- [Exercise aim] Should the entries contain pictures, leave them out and return exactly the lines from the first through the line holding "команда юных мучкапских".
Content starts
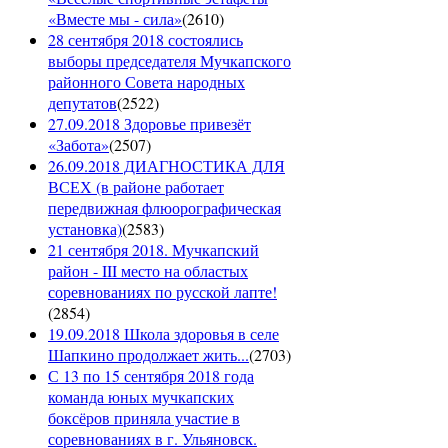
«Вместе мы - сила»
(
2610
)
28 сентября 2018 состоялись
выборы председателя Мучкапского
районного Совета народных
депутатов
(
2522
)
27.09.2018 Здоровье привезёт
«Забота»
(
2507
)
26.09.2018 ДИАГНОСТИКА ДЛЯ
ВСЕХ (в районе работает
передвижная флюорографическая
установка)
(
2583
)
21 сентября 2018. Мучкапский
район - III место на областых
соревнованиях по русской лапте!
(
2854
)
19.09.2018 Школа здоровья в селе
Шапкино продолжает жить...
(
2703
)
С 13 по 15 сентября 2018 года
команда юных мучкапских
боксёров приняла участие в
соревнованиях в г. Ульяновск.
Content ends
- [Answer]
«Вместе мы - сила»
(
2610
)
28 сентября 2018 состоялись
выборы председателя Мучкапского
районного Совета народных
депутатов
(
2522
)
27.09.2018 Здоровье привезёт
«Забота»
(
2507
)
26.09.2018 ДИАГНОСТИКА ДЛЯ
ВСЕХ (в районе работает
передвижная флюорографическая
установка)
(
2583
)
21 сентября 2018. Мучкапский
район - III место на областых
соревнованиях по русской лапте!
(
2854
)
19.09.2018 Школа здоровья в селе
Шапкино продолжает жить...
(
2703
)
С 13 по 15 сентября 2018 года
команда юных мучкапских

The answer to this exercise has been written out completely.